Integration — Database¶
Public · Status: 🔄 proposed
1. Purpose¶
Query historical measurements with SQL — for BI tools (Power BI, Metabase, Looker) and ad-hoc analytics. Best when your team already lives in SQL and wants to join measurements with your own data.
2. When to use it¶
- You want to build dashboards/reports over months of measurements.
- You prefer SQL joins over API pagination.
3. How it works (🔄 proposed)¶
You connect a read-only PostgreSQL role against a read replica — no impact on production ingest. Access is provisioned per organization (request it with your API key from the dashboard / team); you receive a host, database, username, and password.

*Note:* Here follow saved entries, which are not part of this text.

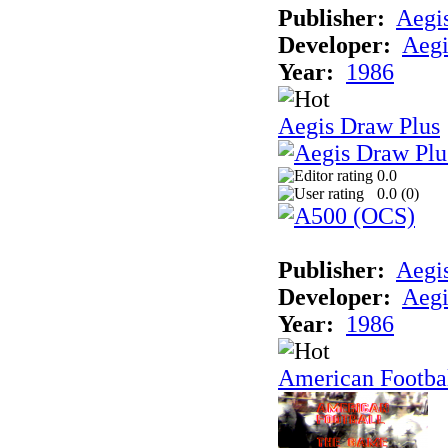
Publisher:
Aegi
Developer:
Aegi
Year:
1986
Aegis Draw Plus
0.0
0.0 (
0
)
Publisher:
Aegi
Developer:
Aegi
Year:
1986
American Footba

- Scoping — you only see your organization's rows. This is enforced by row-level security bound to your role, surfaced through a stable per-org schema of views (you query views, not the raw internal tables).
- Stable public views — the measurement entities follow the published data model:
| View | One row per | Key columns |
|---|---|---|
convoys |
convoy passage | convoy_id, segment_id, direction, started_at, ended_at, number_of_cars |
car_measurements |
car within a convoy | convoy_id, position, car_id, volume_m3, length_m, confidence, rfid_id, measured_at |
car_history |
reconstructed car pairing | car_id, segment_id, loaded_volume_m3, empty_volume_m3, net_volume_m3, paired_at |
View names/columns are versioned and kept stable; the underlying internal schema may change beneath them. - Connection — standard PostgreSQL over TLS; point any BI tool (Power BI, Metabase, Looker, dbt) at it.
For a warehouse-native pattern, pair this with S3 export and load the bundles into your own lake.